Why a focus on gendered adolescence matters
Adolescence has powerful impacts on children’s capabilities. This is in part because of the physical transformations wrought by puberty, which are considered second only to those experienced in infancy and early childhood in terms of their scope and speed, and in part because of how children’s place in the family and broader community shifts as they approach maturity (Viner et al., 2015; Steinberg, 2015; Patton et al., 2012; UNICEF, 2011a). Given these pivotal life changes – and with a global adolescent population of more than 1.2 billion (UNICEF, 2011) – it is increasingly recognised by development community actors that adolescence represents a very important and unique opportunity to reap a triple dividend for adolescents now, for their adult trajectories and those of their children. Indeed, the years between 10 and 19 are increasingly seen as a critical window during which to accelerate progress against the effects of poverty, inequity and discrimination and to foster positive development trajectories (Sheehan et al., 2017; USAID 2016) (see also Box 1).

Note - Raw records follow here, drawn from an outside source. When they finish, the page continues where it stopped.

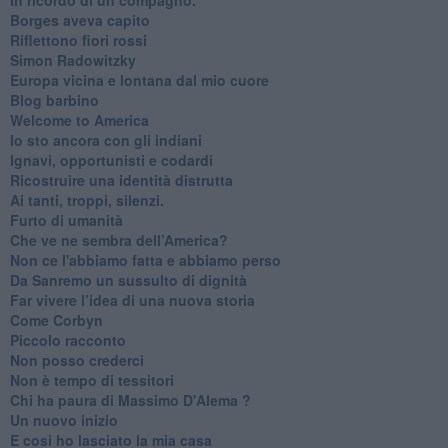
Borges aveva capito
Riflettono fiori rossi
Simon Radowitzky
Europa vicina e lontana dal mio cuore
Blog barbino
Welcome to America
​Io sto ancora con gli indiani
​Ignavi, opportunisti e codardi
Ricostruire una identità distrutta
Ai tanti, troppi, silenzi.
​Furto di umanità
​Che ve ne sembra dell’America?
Non ce l'abbiamo fatta e abbiamo perso
​Da Sanremo un sussulto di dignità
Far vivere l’idea di una nuova storia
Come Corbyn
Piccolo racconto
Non posso crederci
Non è tempo di tessitori
Chi ha paura di Massimo D'Alema ?
Un nuovo inizio
​E cosi ho lasciato la mia casa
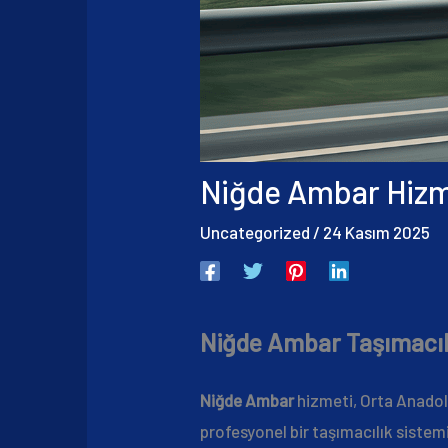
Niğde Ambar Hizme
Uncategorized
/
24 Kasım 2025
Niğde Ambar Taşımacıl
Niğde Ambar
hizmeti, Orta Anadolu
profesyonel bir taşımacılık sistem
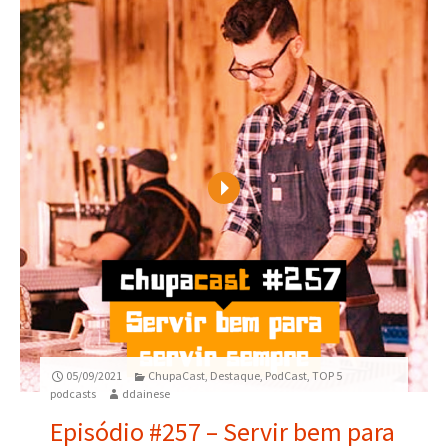
Play
05/09/2021
ChupaCast
,
Destaque
,
PodCast
,
TOP 5
podcasts
ddainese
Episódio #257 – Servir bem para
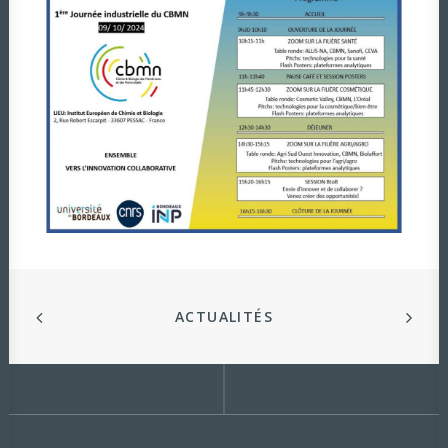
ACTUALITÉS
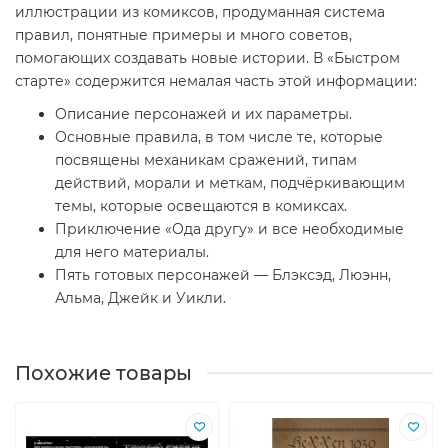
иллюстрации из комиксов, продуманная система
правил, понятные примеры и много советов,
помогающих создавать новые истории. В «Быстром
старте» содержится немалая часть этой информации:
Описание персонажей и их параметры.
Основные правила, в том числе те, которые
посвящены механикам сражений, типам
действий, морали и меткам, подчёркивающим
темы, которые освещаются в комиксах.
Приключение «Ода другу» и все необходимые
для него материалы.
Пять готовых персонажей — Блэксэд, Люэнн,
Альма, Джейк и Уикли.
Похожие товары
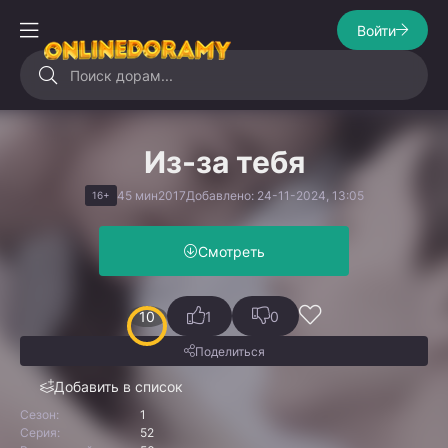
Войти
Из-за тебя
45 мин
2017
Добавлено: 24-11-2024, 13:05
16+
Смотреть
10
1
0
Поделиться
Добавить в список
Сезон:
1
Серия:
52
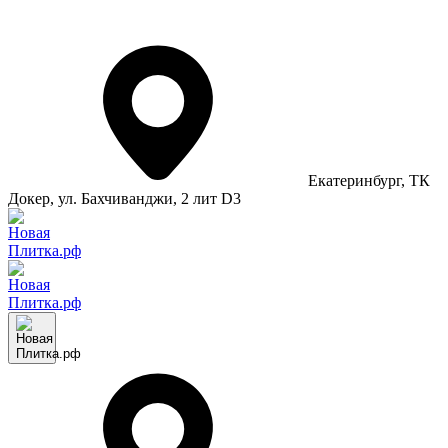
Екатеринбург
, ТК
Докер, ул. Бахчиванджи, 2 лит D3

Adolescent transitions shape both girls’ and boys’ lives, but often in highly gendered ways. Advancing understanding of these gendered dimensions of adolescent experiences is a core aim of The Gender and Adolescence: Global Evidence (GAGE) research programme. While our research will involve both girls and boys, we place a particular focus on the experiences and capability outcomes of girls because of the ways adolescent transitions more sharply curtail their capabilities. Over the course of the second decade of life, with timing and speed that not only varies between girls but also can be markedly asynchronous, even within individuals, girls are transformed by the production of sex hormones. In addition to the very obvious maturation their bodies undergo, as they grow taller and heavier, develop breasts and begin menstruating, the unseen cascade of hormones changes the way their brains function – not only moving them towards a greater capacity for analytic rather than concrete thought and making it possible for them to take on the perspectives of others but also making them evaluate risks differently and value their peers’ opinions over those of adults (Crone and Dahl, 2012; Steinberg, 2015; WHO, 2014a; Goddings et al., 2014; Spear, 2013; Blakemore and Robbins, 2012; Romer, 2012; Breinbauer and Maddaleno, 2005). Within the confines of their cultural environments, they also begin to assert their autonomy and independence from their families (Zimmer-Gembeck and Collins, 2008; Fleming, 2005).
As girls enter and progress through adolescence, the gendered norms of their socio-cultural environments also begin to play a heightened role in shaping their trajectories, with the years of early adolescence found to be especially important because of the ways in which social norms start to become both more rigidly enforced – especially by mothers in some contexts (Basu and Acharya, 2016; Basu et al., 2016) – and more personally salient (McCarthy et al., 2016; Kågesten et al., 2016; John et al., 2016; Mmari et al., 2016). Indeed, emerging research suggests that the years between 10 and 14 may be a ‘sensitive period’ for sociocultural processing (Fuhrmann et al., 2015; Blakemore and Mills, 2014; Crone and Dahl, 2012). Critically for girls in the Global South, the years of early adolescence, rather than expanding their worlds – as is common for boys and for girls in the Global North – often see them made smaller as they have to leave comparatively free childhoods and are forced down the gendered adult pathways of their local environments (Marcus and Harper, 2015; Watson, 2015; Watson and Harper, 2013). Girls who have begun to aspire to a world different from those of their mothers and their grandmothers find as their bodies evidence maturity that they are too often required to leave school and marry, abandoning not only their educational and occupational plans but also mobility and friendships (Kyomuhendo Bantebya et al., 2013, 2014; Ghimire and Samuels, 2013, 2014; Tefera et al., 2013; Jones et al. 2013, 2014a, 2014b, 2015a, 2016b). Pressures related to domestic and care work burdens, sexual purity and family honour and heightened risks of sexual and gender-based violence combine to limit girls’ possibilities in ways that often have lifelong consequences (see discussion below).
After decades during which the concept of adolescence was largely seen as a Western luxury with little applicability in the Global South, recent advances in neuroscience (see Box 2) have helped generate new ways of thinking about the transition between childhood and adulthood. Not only do we increasingly understand that puberty has impacts that reach far beyond visible sexual characteristics, but also we have come to appreciate that there is more uniformity of experience than we might previously have expected. That said, it is also increasingly clear there are marked differences between ages, contexts and gendered realities that are poorly understood in terms of how they affect the formation of girls’ unique identities and capabilities. Focusing on these differences enables the development community (including policymakers, practitioners and communities) to not only better support the immediate needs of adolescents, thus improving their quality of life during a critical phase of life, but also to contribute to shaping girls’ capacity to aspire to a better life for the future – which is an investment that global evidence underscores will pay off across generations as girls mature into empowered adult women (e.g. Wodon et al., 2017).